Car la période suivante aura donné à voir des formes diffuses de fascisme, insidieuses et tout aussi inquiétantes. Ainsi, Silvio Berlusconi aura été la figure d’un « fascisme édulcoré », selon l’expression du politiste Marc Lazar, non seulement en associant victorieusement les néofascistes de La Ligue du Nord (Lega Nord, LN) à Allez l’Italie (Forza Italia, FI) en 1994, 2001 et 2008, mais également par la promotion d’un grand récit réduisant le monde à une image, la réalité à une marchandise, les adversaires à des ennemis, les institutions à des entraves, les femmes à des objets sexuels, les lendemains qui chantent à l’enrichissement personnel. Tout un héritage capté en partie par Giorgia Meloni. À l’échelle planétaire, les autres visages ont été, bien plus encore, Jair Bolsonaro et Donald Trump. Leurs principaux points communs : le projet d’un effacement de l’altérité, la naturalisation des inégalités sociales et une dynamique faisant de la démocratie un signifiant vide.
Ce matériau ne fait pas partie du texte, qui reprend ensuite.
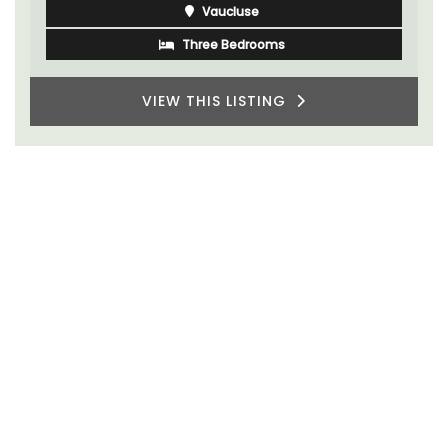
Vaucluse
Three Bedrooms
VIEW THIS LISTING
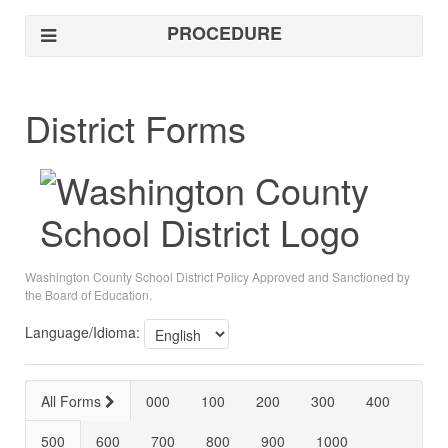
PROCEDURE
District Forms
Washington County School District Policy Approved and Sanctioned by
the Board of Education.
Language/Idioma:
All Forms
000
100
200
300
400
500
600
700
800
900
1000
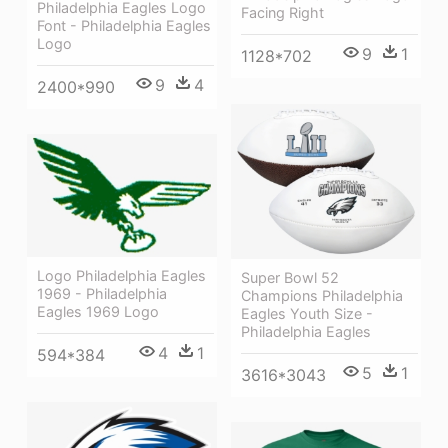
Philadelphia Eagles Logo
Facing Right
Font - Philadelphia Eagles
Logo
9
1
1128*702
9
4
2400*990
Logo Philadelphia Eagles
Super Bowl 52
1969 - Philadelphia
Champions Philadelphia
Eagles 1969 Logo
Eagles Youth Size -
Philadelphia Eagles
4
1
594*384
5
1
3616*3043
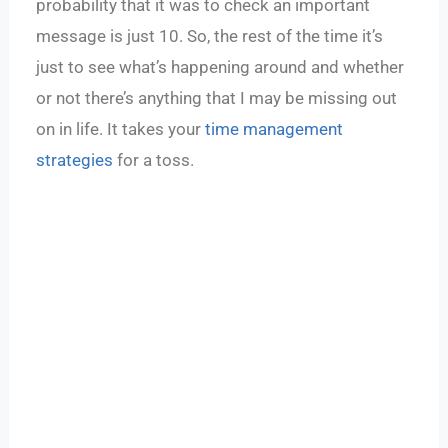
probability that it was to check an important
message is just 10. So, the rest of the time it’s
just to see what’s happening around and whether
or not there’s anything that I may be missing out
on in life. It takes your
time management
strategies
for a toss.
Le cas du Brésil montre que le principal représentant de l’extrême droite a suscité nombre de débats dans son pays et l’étonnement dans le monde par ses discours grotesques, emplis de haine contre les minorités, les femmes, les indigènes, les LGBT, ses positions anti-écologiques et sa méconnaissance profonde des sujets abordés[12]. On a défini le « bolsonarisme » comme un schéma de pouvoir soutenu par les oligarchies ultraconservatrices et la bourgeoisie qui repose sur le spectacle d’une violence symbolique et discursive séduisant le plus grand nombre, l’institutionnalisation du machisme et du racisme, l’utilisation des technologies numériques en lien avec la télévision pour agir beaucoup plus rapidement et faire des fake news un marché rentable, la désinformation contrôlant le pays, sans oublier le rôle spécifique des églises et des pasteurs néopentecôtistes.
Comme le souligne la philosophe Marcia Tiburi, ce qu’elle appelle « technofascisme » ou « média-fascisme » passe par un travail de désubjectivation de masse, « une paranoïa administrée élevée à la forme d’un gouvernement en guerre contre les institutions », une « esthétique du terrorisme macho-capitaliste dans sa phase de crise ». Si juste et percutante soit cette analyse, on a néanmoins du mal à la suivre quand elle présuppose l’aliénation des masses par les manipulations du pouvoir, leur hypnose et extase.
Maintenant, comment ne pas voir l’homologie entre cet exemple typique et d’autres situations nationales ? On pense en particulier à la chute vertigineuse du sens du langage dans la classe politique et les médias dominants. Marcia Tiburi le formule parfaitement avec les accents d’un Walter Benjamin évoquant la chute du niveau de l’expérience : « Le cynisme n’interrompt pas seulement les formes linguistiques de la démocratie, mais il entrave la possibilité de tout ordre raisonnable de discours. Le dialogue devient impossible à de nombreux niveaux. Le cynisme est la mort du langage et, avec lui, la mort de la démocratie et même du politique. » Ainsi, par exemple, des mots tels que « social », « réforme », « laïcité » ont été vidés de leur sens, lessivés, retournés[13].
De Sarkozy à Macron, ce processus a été poussé très loin sur fond de politiques ultralibérales synonymes de casse sociale et de rupture avec une conception faisant de l’État le garant des rapports sociaux ouvert à la négociation avec les syndicats et la société civile. L’accumulation des « petites phrases » pleines de mépris de classe et de bêtise a été le symptôme de ce cynisme généralisé, suscitant jour après jour sidération et abjection.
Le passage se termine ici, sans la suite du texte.